According to the Institute of Medicine Food and Nutrition Board, prolonged, high dietary intake of iodine is associated with goiter and an increased risk of thyroid cancer (7135).
Genitourinary ...A case of hemorrhagic cystitis characterized by dysuria and polyuria has been reported in a young adult who took a specific product (Slim-Kombu, Balestra and Mech) containing Fucus vesiculosus and 19 other herbal extracts orally for weight loss. Upon discontinuation, symptoms improved (46959). It is unclear if this effect was due to Fucus vesiculosus or other ingredients in the supplement.

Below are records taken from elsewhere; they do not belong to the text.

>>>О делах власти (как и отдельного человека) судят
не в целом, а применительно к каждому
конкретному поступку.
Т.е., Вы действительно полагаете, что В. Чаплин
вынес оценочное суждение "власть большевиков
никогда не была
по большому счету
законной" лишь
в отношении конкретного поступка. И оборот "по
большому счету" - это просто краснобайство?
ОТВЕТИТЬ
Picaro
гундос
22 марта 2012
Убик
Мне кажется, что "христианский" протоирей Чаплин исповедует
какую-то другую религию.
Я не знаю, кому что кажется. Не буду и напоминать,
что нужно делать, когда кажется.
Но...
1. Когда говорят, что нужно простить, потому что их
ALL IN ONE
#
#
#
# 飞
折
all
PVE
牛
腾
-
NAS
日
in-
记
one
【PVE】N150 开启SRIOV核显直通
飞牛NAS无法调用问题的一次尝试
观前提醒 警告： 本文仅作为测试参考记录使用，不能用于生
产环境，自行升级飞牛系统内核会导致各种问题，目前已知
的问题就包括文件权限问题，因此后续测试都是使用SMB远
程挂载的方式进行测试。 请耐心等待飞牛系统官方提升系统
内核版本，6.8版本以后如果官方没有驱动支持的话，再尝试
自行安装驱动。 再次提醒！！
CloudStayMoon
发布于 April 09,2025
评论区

Renal ...A case of hemorrhagic cystitis characterized by dysuria and polyuria has been reported in a young adult who took a specific product (Slim-Kombu, Balestra and Mech) containing Fucus vesiculosus and 19 other herbal extracts orally for weight loss. Upon discontinuation, symptoms improved (46959). It is unclear if this effect was due to Fucus vesiculosus or other ingredients in the supplement. Nephrotoxicity has been associated with oral intake of Fucus vesiculosus that was contaminated with arsenic (12800).